To ensure present day firms develop and sustain their competitiveness in the face of an increasingly complex world, the UK Royal Academy of Engineering suggests six principles that firms who leverage engineering capabilities should adopt to apply systems thinking:

  • Debate, define, revise, and pursue the purpose;
  • Think holistic;
  • Follow a systematic procedure;
  • Be creative;
  • Take account of the people;
  • Manage the project and the relationships.

A prior post looked at methods to sustain system thinking as the baby boomer generation retire in the traditional system thinking industries.

At the strategic level how can engineering leaders deliver returns from innovation investments in applying systems thinking?

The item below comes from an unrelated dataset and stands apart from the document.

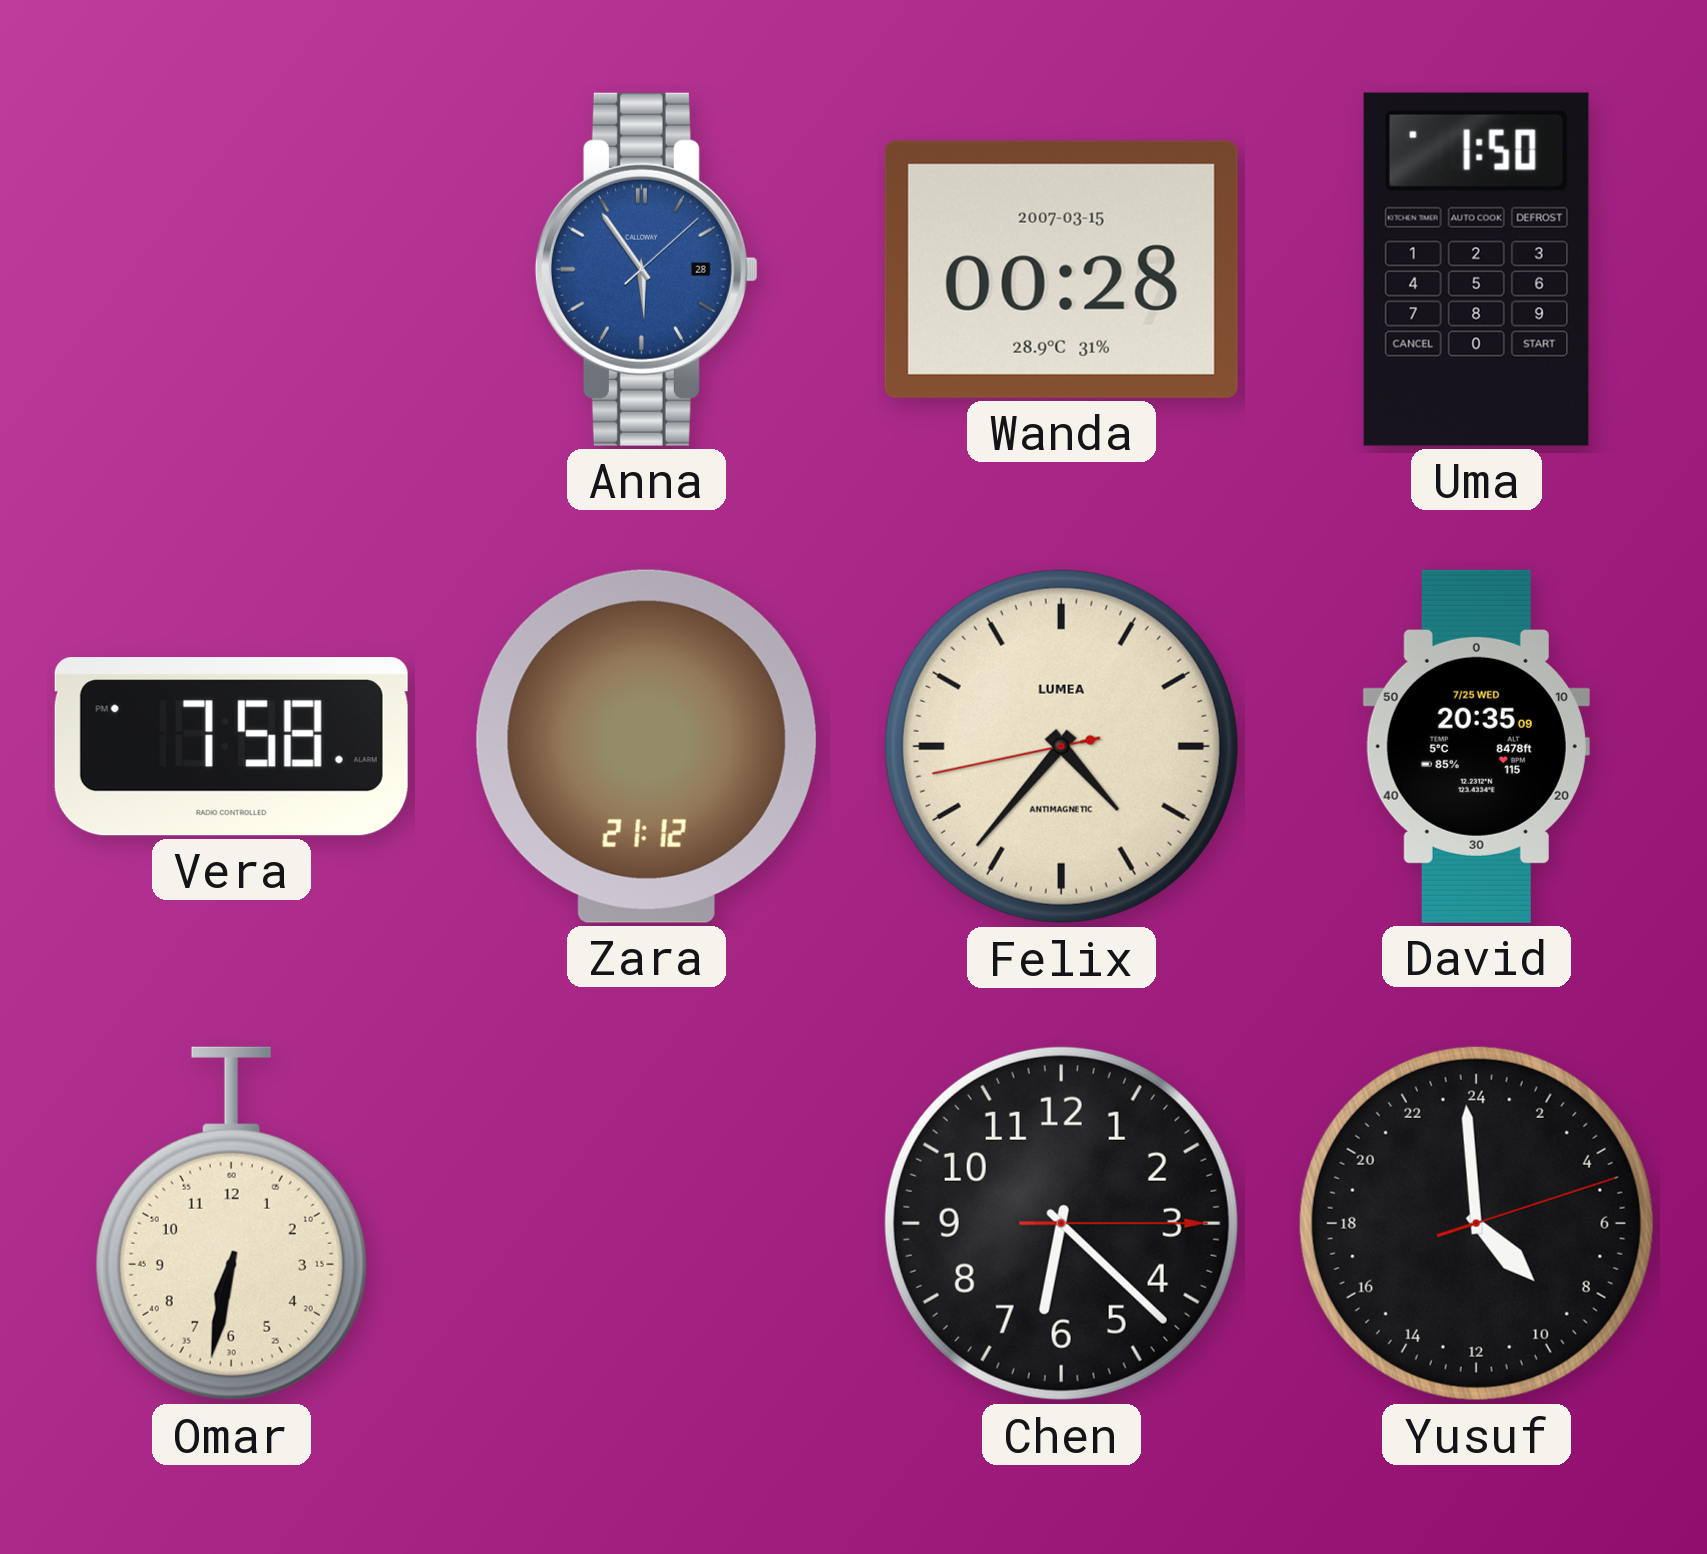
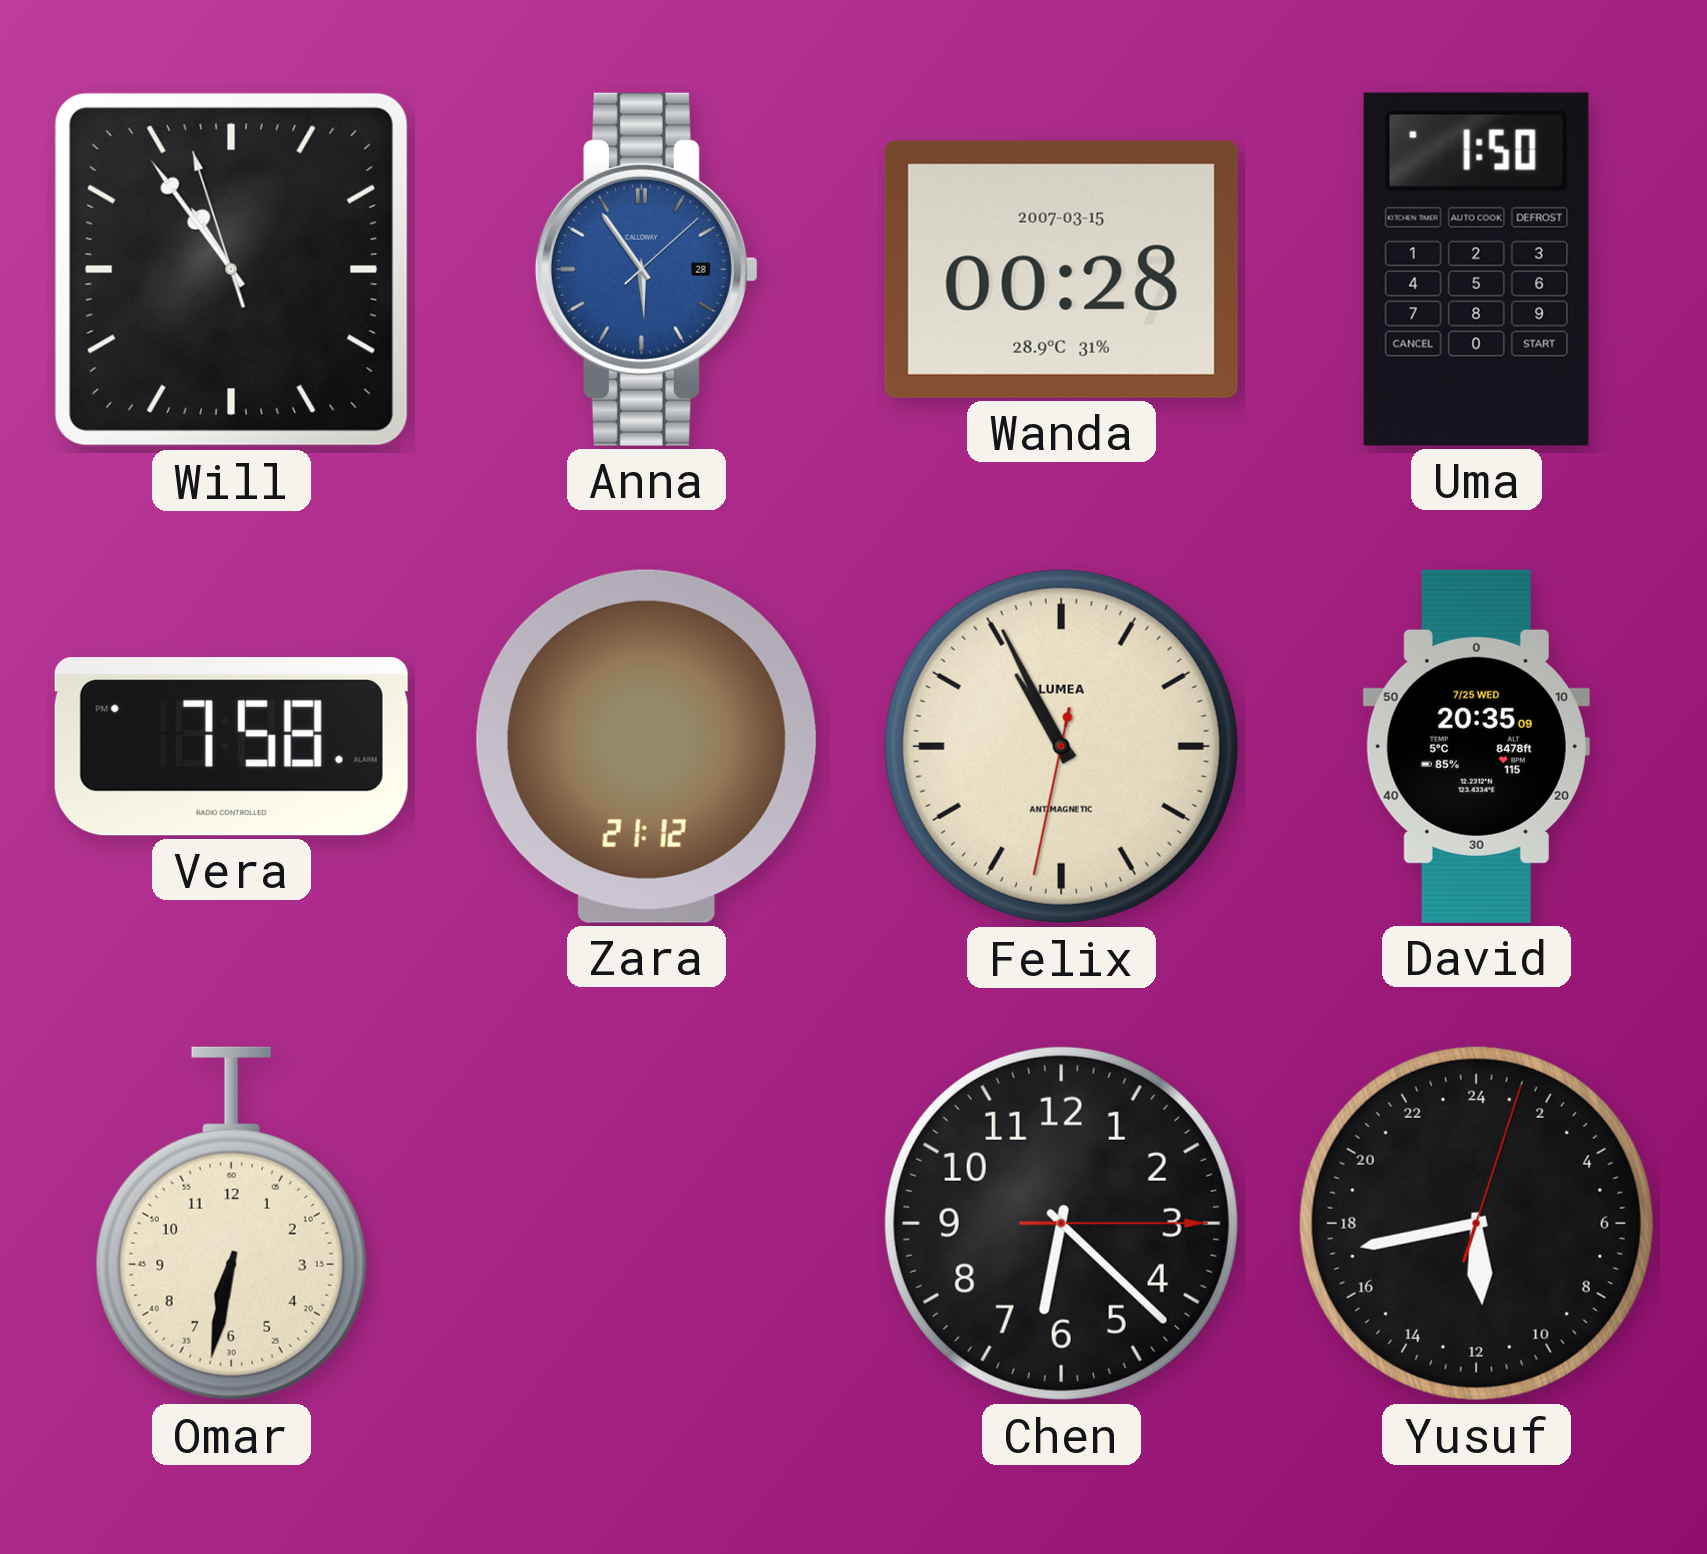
Will: none -> 10:53
Felix: 4:36 -> 10:55
Yusuf: 8:59 -> 11:43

Innovating in Complex Systems Markets

Rod Adner provided a powerful strategic approach for innovating systems in his book The Wide Lens by putting systems thinking in a business context and a form more usable by industry. Adner’s method looks beyond the execution of the firm’s innovation to consider co-innovation players and the adoption chain in the complex system market.  Co-innovation players are those firms or entities that need to innovate in order for the firm’s innovation to succeed. The adoption chain considers who else needs to adopt the firm’s innovation before full value can be achieved. Adner’s wide-lens steps are:

  1. Build a value blue print that illustrates the complex system market by network mapping of the key suppliers, intermediaries, complementors all leading to the end customer;
  2. Prepare a leaders/followers diagram to illustrate who of the players in the value blue print wins (or benefits) and who loses (and could resist) the firm’s innovation;
  3. Map first mover matrix to understand if being a first mover is an advantage or not;
  4. Considering the 5 levers of complex system market reconfiguration (ie. changes to the value blue print) to facilitate value creation by the firm’s innovation: what can be separated?; what can be combined? what can be relocated? what can be added? and what can be subtracted?
  5. Taking steps to sequence successful complex system market construction through such strategic actions as: minimum viable footprint; staged expansion; and system carryover.

By visualizing the complex system market using Adner’s approach engineering leaders can apply systems thinking that drives profitability, growth, and competitiveness.